Yesterday Tami Reller, Windows Chief Marketing Officer and Chief Financial Officer, released at Microsoft’s annual Worldwide Partner Conference some new information on the upcoming Windows 8 operating system (OS).
Tami has confirmed that Windows 8 is on track to Release to Manufacturing (RTM) in the first week of August and enterprise customers with Software Assurance benefits will have full access to Windows 8 bits as early as August. Microsoft will be turning on the commerce platform for developers at the same time as the RTM is released so that developers can start earning money from their apps.
Tami then announced that Windows 8 will reach general availability by the end of October this year meaning that new Windows 8 and Windows RT PCs will be available to purchase and you’ll also be able to upgrade your OS. Windows 8 will be available in 109 languages across 231 markets worldwide.
Now, you’d think that with the imminent release of Windows 8 you would see the number of Windows 7 licenses sold declining, but Tami went on to say that it is in actual fact continuing to grow. More than 630 million licenses have now been sold worldwide to date and more than half of enterprise desktops are now running Windows 7.

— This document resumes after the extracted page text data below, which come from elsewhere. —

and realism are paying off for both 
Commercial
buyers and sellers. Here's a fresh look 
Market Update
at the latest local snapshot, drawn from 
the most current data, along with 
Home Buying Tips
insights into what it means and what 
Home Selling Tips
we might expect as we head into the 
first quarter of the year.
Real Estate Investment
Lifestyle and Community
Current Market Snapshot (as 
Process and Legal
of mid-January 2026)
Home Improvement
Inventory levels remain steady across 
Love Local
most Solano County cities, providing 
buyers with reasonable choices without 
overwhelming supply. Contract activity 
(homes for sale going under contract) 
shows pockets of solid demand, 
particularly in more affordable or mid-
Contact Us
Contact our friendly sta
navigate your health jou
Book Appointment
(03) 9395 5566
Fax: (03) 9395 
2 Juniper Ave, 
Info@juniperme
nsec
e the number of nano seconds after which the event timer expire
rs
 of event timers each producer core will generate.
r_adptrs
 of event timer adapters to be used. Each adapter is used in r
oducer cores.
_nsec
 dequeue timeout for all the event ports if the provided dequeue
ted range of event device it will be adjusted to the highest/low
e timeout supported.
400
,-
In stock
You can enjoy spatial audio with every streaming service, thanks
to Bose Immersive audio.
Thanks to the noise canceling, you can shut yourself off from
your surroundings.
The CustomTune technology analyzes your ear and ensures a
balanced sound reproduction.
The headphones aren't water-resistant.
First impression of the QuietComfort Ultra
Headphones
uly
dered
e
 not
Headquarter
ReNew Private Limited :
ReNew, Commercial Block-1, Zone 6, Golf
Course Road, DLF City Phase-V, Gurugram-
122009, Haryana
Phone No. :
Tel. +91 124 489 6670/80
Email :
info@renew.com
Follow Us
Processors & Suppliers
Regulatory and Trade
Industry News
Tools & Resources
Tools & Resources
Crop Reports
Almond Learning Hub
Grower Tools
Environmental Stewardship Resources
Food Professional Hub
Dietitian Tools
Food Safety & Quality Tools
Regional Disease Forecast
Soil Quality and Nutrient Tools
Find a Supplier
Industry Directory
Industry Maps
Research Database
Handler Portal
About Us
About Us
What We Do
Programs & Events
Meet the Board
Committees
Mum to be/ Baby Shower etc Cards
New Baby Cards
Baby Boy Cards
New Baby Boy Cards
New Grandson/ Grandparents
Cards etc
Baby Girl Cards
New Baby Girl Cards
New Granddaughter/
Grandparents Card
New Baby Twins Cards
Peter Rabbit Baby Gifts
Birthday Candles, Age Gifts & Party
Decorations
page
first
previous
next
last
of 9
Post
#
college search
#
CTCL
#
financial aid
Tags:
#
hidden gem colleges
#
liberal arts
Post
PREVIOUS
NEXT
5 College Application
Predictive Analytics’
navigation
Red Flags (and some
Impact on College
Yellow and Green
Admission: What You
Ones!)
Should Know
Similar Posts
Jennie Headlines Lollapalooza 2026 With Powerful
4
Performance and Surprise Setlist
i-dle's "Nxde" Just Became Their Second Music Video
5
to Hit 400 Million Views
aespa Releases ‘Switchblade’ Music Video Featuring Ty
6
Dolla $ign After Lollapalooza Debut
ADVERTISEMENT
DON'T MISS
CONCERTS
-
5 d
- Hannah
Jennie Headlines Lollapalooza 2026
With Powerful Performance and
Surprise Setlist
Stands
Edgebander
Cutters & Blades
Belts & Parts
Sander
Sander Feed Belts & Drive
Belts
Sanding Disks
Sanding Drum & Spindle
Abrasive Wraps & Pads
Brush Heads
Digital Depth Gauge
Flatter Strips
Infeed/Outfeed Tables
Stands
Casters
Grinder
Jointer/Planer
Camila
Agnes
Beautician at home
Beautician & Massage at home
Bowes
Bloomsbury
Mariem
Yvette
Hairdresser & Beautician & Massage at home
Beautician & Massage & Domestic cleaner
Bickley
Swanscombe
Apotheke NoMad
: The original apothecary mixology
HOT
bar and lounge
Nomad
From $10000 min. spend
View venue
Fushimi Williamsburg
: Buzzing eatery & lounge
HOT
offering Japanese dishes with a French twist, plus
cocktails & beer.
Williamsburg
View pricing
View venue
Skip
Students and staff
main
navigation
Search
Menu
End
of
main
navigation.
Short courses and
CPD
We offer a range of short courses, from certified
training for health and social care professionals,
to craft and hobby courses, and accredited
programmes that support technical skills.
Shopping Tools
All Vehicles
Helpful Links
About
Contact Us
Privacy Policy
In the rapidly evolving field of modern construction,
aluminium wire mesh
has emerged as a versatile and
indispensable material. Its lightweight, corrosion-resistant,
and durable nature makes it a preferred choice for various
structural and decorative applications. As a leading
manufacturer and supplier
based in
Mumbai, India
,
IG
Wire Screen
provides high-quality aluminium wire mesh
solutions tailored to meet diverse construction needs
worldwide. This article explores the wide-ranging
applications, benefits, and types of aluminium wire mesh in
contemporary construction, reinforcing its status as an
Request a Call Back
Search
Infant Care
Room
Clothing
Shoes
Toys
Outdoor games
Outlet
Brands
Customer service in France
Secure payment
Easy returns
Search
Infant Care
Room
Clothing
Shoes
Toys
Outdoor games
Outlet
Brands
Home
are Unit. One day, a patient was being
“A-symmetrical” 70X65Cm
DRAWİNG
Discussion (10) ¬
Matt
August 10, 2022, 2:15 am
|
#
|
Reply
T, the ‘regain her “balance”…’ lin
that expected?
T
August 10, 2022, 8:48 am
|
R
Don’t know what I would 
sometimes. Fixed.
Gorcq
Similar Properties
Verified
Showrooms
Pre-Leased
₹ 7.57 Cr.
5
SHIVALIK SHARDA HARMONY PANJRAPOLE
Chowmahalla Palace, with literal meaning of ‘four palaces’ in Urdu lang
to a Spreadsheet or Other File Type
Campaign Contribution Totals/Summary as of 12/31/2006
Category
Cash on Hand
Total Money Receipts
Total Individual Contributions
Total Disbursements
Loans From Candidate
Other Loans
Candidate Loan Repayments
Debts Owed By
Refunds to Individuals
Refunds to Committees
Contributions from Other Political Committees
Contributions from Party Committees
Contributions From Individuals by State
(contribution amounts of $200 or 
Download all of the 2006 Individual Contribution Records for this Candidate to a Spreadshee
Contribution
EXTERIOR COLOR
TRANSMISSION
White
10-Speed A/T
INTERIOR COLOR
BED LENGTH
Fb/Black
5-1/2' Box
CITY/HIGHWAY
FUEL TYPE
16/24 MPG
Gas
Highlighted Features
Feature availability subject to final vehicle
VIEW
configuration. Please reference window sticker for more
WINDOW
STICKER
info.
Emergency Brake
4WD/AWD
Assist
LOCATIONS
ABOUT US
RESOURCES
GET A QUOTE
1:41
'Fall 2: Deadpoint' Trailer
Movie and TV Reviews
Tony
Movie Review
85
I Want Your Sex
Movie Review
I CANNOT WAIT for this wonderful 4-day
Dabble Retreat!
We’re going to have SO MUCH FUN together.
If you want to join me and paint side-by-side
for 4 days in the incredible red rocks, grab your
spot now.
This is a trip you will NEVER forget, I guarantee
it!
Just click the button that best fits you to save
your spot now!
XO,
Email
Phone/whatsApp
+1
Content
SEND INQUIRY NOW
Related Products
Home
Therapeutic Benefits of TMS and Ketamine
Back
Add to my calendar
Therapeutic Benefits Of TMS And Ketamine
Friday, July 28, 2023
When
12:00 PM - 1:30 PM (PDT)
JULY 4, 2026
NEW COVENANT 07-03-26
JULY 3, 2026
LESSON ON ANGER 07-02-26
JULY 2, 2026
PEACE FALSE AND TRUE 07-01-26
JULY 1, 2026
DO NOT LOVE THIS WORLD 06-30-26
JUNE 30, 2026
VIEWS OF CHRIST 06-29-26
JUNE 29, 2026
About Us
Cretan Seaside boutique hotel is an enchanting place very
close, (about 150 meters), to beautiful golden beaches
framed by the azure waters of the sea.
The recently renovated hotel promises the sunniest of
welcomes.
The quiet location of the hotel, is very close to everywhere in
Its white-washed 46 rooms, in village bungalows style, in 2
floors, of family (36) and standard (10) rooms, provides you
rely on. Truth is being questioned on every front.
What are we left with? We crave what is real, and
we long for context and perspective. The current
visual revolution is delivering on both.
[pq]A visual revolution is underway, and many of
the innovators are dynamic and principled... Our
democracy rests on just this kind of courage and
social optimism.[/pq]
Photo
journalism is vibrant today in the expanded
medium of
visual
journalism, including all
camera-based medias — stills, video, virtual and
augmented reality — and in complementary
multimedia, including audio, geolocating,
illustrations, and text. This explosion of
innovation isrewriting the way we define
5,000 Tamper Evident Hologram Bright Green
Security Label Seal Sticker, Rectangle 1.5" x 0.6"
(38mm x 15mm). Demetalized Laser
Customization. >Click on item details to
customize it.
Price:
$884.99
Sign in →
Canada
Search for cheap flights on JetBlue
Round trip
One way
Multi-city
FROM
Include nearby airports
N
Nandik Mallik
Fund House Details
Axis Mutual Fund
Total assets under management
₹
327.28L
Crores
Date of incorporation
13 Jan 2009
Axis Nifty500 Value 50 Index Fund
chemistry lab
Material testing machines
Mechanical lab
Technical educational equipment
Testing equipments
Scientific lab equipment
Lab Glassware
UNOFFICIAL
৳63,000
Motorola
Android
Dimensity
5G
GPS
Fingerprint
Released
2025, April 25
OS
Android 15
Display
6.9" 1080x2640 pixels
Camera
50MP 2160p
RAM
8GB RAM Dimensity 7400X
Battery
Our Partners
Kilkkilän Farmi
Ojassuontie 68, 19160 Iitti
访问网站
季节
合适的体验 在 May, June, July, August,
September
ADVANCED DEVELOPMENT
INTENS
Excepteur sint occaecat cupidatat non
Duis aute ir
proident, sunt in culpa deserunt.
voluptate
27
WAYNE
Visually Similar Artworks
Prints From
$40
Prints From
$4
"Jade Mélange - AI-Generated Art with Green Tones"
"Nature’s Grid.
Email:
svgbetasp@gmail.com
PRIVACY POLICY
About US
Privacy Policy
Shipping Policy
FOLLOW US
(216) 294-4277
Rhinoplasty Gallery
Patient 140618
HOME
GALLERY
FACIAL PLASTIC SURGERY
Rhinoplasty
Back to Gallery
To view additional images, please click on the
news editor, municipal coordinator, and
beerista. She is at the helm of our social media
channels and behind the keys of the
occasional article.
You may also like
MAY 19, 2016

That’s a pretty incredible announcement for an OS which is nearly three years old and it begs the question as to why Microsoft are pushing ahead with another OS when sales are clearly still growing with Windows 7. I know it’s got the advantage of having better touchscreen capabilities, but wouldn’t it have made sense to push this as 7.5 or RT to slates and tablets and then release another full OS titled Windows 8 for all platforms either a year or two down the line? I think it would certainly allow Microsoft to judge how people accept the new Metro interface and try to gain a market share against the likes of Apple and Android devices before fully integrating touch input into an OS.